All lines below containing the string "Propriedade" are to be copied.

•••••

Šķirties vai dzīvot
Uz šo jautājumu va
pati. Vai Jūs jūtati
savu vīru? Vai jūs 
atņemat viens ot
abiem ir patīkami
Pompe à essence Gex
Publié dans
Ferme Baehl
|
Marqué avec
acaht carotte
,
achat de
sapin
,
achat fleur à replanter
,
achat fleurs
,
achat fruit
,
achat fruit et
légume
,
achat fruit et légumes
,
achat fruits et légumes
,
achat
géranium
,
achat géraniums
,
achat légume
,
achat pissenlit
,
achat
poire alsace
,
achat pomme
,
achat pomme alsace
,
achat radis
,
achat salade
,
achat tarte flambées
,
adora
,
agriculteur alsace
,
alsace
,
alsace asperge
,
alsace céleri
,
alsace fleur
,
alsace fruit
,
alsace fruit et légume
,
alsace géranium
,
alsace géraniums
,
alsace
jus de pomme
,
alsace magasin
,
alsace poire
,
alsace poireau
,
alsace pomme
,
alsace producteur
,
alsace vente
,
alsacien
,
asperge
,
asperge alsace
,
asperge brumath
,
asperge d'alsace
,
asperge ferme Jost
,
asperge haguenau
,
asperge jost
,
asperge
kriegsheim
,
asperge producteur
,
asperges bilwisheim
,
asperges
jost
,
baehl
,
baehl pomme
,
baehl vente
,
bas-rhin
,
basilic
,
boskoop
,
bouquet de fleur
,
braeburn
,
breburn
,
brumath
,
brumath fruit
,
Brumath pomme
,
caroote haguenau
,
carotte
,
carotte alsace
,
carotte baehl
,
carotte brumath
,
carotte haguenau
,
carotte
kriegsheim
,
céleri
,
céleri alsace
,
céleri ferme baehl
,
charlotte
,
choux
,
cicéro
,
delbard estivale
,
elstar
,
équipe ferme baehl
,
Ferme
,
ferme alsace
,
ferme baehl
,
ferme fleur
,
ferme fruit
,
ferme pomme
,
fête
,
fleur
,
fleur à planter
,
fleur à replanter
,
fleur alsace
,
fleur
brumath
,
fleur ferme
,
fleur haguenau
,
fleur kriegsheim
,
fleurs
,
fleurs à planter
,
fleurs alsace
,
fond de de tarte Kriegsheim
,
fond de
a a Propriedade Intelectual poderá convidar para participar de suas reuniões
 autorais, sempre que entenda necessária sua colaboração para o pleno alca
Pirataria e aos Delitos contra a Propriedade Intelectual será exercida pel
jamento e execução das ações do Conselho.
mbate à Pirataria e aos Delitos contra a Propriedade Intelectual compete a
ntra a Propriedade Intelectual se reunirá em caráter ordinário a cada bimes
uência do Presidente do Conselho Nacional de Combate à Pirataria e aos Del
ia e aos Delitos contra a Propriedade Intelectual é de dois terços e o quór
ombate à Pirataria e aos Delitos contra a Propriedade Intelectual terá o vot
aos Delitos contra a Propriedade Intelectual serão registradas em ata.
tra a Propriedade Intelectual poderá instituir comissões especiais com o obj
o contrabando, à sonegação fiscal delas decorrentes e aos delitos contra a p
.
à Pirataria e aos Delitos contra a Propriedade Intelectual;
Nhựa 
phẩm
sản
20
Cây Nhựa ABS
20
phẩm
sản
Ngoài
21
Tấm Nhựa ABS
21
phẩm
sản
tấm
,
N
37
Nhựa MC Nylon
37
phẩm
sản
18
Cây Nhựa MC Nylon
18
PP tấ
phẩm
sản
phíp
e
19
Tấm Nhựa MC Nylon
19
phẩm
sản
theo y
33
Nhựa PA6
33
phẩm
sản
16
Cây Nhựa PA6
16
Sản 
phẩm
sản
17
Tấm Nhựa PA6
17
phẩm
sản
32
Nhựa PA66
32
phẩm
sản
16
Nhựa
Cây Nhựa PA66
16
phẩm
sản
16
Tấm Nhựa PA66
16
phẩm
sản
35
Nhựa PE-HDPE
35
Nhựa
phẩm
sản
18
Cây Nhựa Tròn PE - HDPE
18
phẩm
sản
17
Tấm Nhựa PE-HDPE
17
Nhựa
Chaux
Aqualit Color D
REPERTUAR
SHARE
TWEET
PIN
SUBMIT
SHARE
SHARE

•••••

§ **The answer**
a a Propriedade Intelectual poderá convidar para participar de suas reuniões
Pirataria e aos Delitos contra a Propriedade Intelectual será exercida pel
mbate à Pirataria e aos Delitos contra a Propriedade Intelectual compete a
ntra a Propriedade Intelectual se reunirá em caráter ordinário a cada bimes
ia e aos Delitos contra a Propriedade Intelectual é de dois terços e o quór
ombate à Pirataria e aos Delitos contra a Propriedade Intelectual terá o vot
aos Delitos contra a Propriedade Intelectual serão registradas em ata.
tra a Propriedade Intelectual poderá instituir comissões especiais com o obj
à Pirataria e aos Delitos contra a Propriedade Intelectual;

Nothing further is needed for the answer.